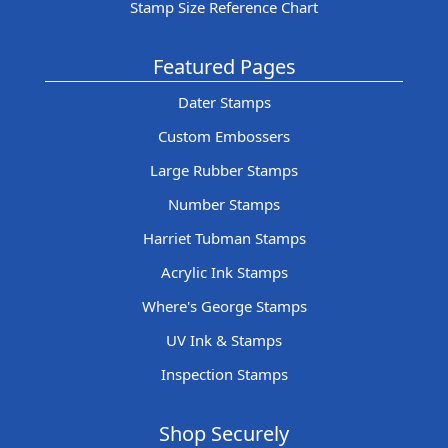
Stamp Size Reference Chart
Featured Pages
Dater Stamps
Custom Embossers
Large Rubber Stamps
Number Stamps
Harriet Tubman Stamps
Acrylic Ink Stamps
Where's George Stamps
UV Ink & Stamps
Inspection Stamps
Shop Securely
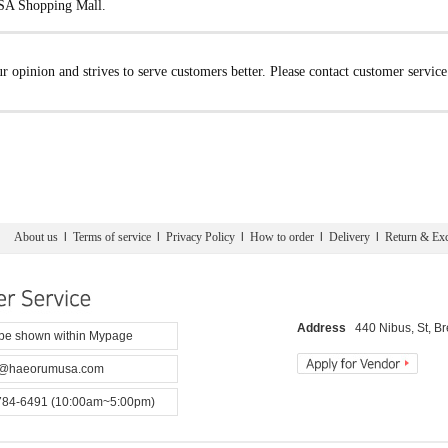
USA Shopping Mall.
opinion and strives to serve customers better. Please contact customer servic
About us
l
Terms of service
l
Privacy Policy
l
How to order
l
Delivery
l
Return & Ex
Address
440 Nibus, St, B
 be shown within Mypage
@haeorumusa.com
784-6491 (10:00am~5:00pm)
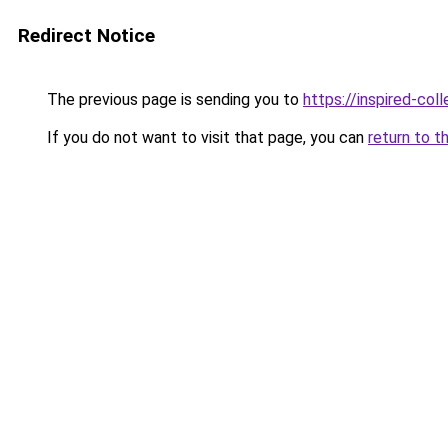
Redirect Notice
The previous page is sending you to
https://inspired-coll
If you do not want to visit that page, you can
return to t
----------------
Copy every line above word for word and exclude the pictures.

▶ **WRITTEN ANSWER**:
Stamp Size Reference Chart
Featured Pages
Dater Stamps
Custom Embossers
Large Rubber Stamps
Number Stamps
Harriet Tubman Stamps
Acrylic Ink Stamps
Where's George Stamps
UV Ink & Stamps
Inspection Stamps
Shop Securely
USA Shopping Mall.
opinion and strives to serve customers better. Please contact customer servic
About us
l
Terms of service
l
Privacy Policy
l
How to order
l
Delivery
l
Return & Ex
Address
440 Nibus, St, B
 be shown within Mypage
@haeorumusa.com
784-6491 (10:00am~5:00pm)
Redirect Notice
The previous page is sending you to
https://inspired-coll
If you do not want to visit that page, you can
return to t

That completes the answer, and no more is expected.